◆ Required action: Find and copy every line in the records that includes the string "para".

Saved data entries:
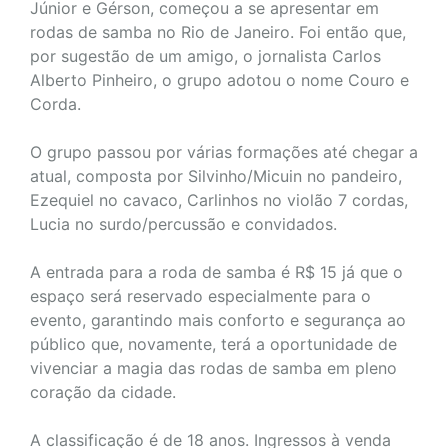
Júnior e Gérson, começou a se apresentar em
rodas de samba no Rio de Janeiro. Foi então que,
por sugestão de um amigo, o jornalista Carlos
Alberto Pinheiro, o grupo adotou o nome Couro e
Corda.
O grupo passou por várias formações até chegar a
atual, composta por Silvinho/Micuin no pandeiro,
Ezequiel no cavaco, Carlinhos no violão 7 cordas,
Lucia no surdo/percussão e convidados.
A entrada para a roda de samba é R$ 15 já que o
espaço será reservado especialmente para o
evento, garantindo mais conforto e segurança ao
público que, novamente, terá a oportunidade de
vivenciar a magia das rodas de samba em pleno
coração da cidade.
A classificação é de 18 anos. Ingressos à venda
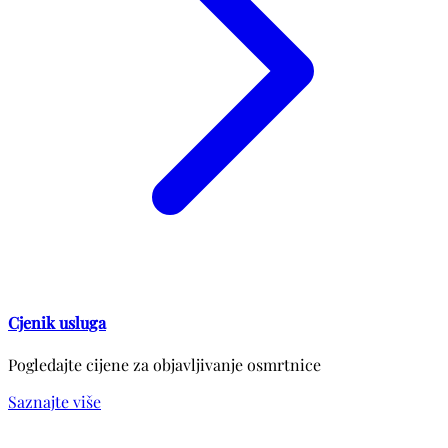
Cjenik usluga
Pogledajte cijene za objavljivanje osmrtnice
Saznajte više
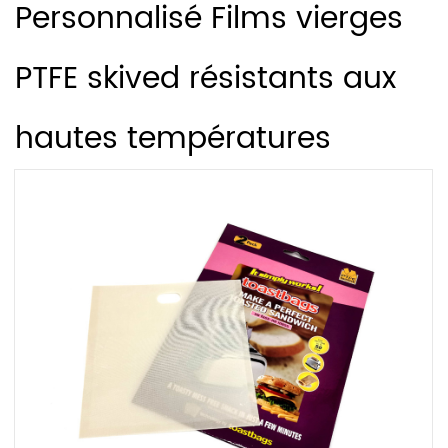
Personnalisé Films vierges
PTFE skived résistants aux
hautes températures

◆ Expected output:
A entrada para a roda de samba é R$ 15 já que o
espaço será reservado especialmente para o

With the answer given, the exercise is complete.